• [Task]:
Return exactly the span of lines in the following data that opens with the line containing "Les objectifs de la formatio" and closes with the line containing "Séquence 2 : le paradigme systémique". Include nothing else.

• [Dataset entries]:
[Start of section]
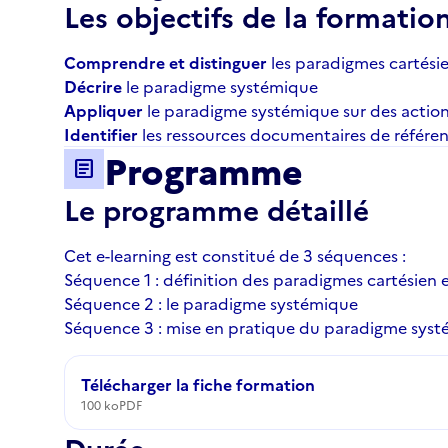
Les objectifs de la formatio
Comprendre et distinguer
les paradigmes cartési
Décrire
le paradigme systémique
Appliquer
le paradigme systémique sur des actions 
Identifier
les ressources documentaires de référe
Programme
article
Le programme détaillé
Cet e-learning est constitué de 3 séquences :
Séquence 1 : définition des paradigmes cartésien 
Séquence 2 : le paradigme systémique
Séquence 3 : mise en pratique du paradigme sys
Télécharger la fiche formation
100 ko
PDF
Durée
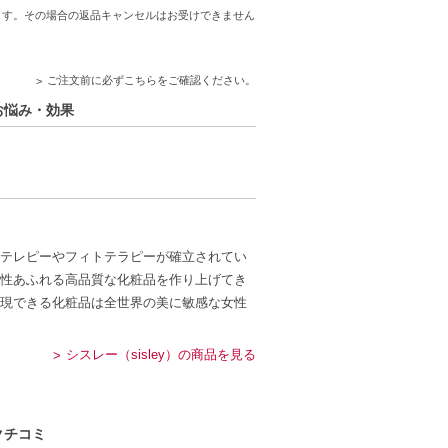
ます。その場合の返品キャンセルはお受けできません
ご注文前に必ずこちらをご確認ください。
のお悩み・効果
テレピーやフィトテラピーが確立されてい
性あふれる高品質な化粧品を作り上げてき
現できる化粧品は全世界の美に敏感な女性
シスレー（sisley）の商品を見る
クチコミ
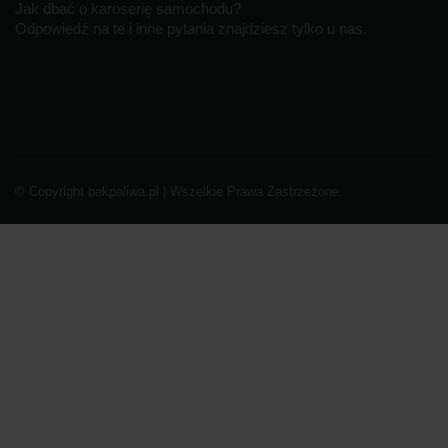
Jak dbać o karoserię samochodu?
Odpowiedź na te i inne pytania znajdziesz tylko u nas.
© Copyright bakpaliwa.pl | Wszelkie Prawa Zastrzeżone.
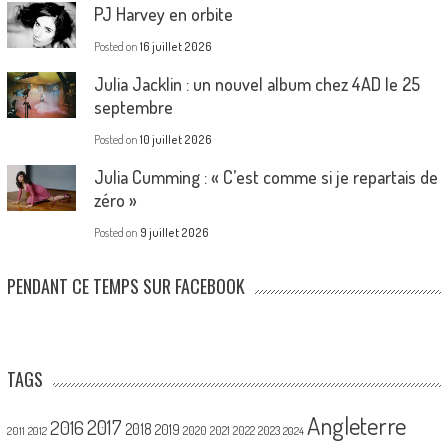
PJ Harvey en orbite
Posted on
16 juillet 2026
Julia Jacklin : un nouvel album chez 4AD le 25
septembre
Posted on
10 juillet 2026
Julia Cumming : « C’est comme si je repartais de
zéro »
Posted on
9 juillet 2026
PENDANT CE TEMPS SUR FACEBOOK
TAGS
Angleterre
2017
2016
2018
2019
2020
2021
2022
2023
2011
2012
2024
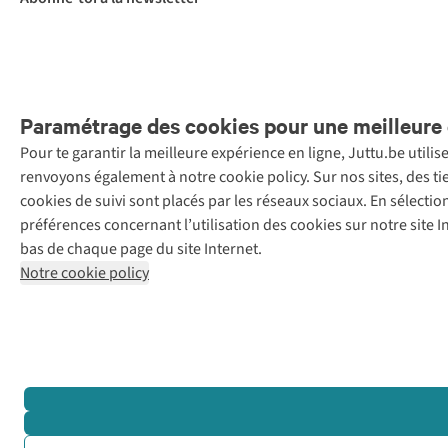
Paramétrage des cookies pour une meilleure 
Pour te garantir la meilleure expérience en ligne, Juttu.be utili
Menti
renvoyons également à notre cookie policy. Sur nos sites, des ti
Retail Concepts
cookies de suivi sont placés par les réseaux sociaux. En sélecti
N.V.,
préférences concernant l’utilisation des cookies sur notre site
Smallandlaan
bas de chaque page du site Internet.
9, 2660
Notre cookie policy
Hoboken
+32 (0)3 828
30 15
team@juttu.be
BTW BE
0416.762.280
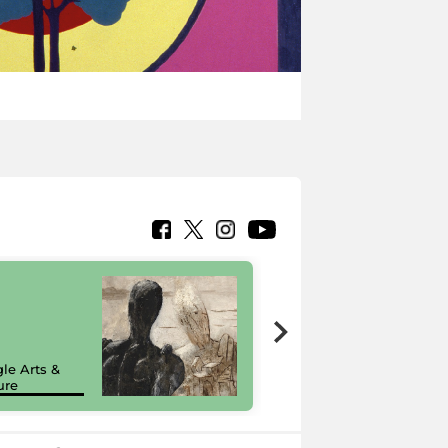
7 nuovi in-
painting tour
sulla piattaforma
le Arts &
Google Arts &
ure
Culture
[End of section]
[Start of section]
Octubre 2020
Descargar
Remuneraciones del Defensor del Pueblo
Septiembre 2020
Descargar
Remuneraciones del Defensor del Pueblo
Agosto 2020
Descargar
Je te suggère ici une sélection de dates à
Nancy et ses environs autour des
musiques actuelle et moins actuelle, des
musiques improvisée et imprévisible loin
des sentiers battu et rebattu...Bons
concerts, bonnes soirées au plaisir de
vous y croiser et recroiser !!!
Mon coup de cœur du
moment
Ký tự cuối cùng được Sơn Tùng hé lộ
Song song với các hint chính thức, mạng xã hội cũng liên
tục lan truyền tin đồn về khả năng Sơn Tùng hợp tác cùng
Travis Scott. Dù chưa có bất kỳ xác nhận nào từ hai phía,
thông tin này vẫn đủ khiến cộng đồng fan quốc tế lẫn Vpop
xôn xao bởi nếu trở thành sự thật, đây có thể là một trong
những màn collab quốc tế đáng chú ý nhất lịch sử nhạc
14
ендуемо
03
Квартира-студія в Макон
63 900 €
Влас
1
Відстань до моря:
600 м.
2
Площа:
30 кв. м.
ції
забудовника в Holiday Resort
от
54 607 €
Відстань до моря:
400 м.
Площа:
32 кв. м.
[End of section]
• [Output below]:
Les objectifs de la formatio
Comprendre et distinguer
les paradigmes cartési
Décrire
le paradigme systémique
Appliquer
le paradigme systémique sur des actions 
Identifier
les ressources documentaires de référe
Programme
article
Le programme détaillé
Cet e-learning est constitué de 3 séquences :
Séquence 1 : définition des paradigmes cartésien 
Séquence 2 : le paradigme systémique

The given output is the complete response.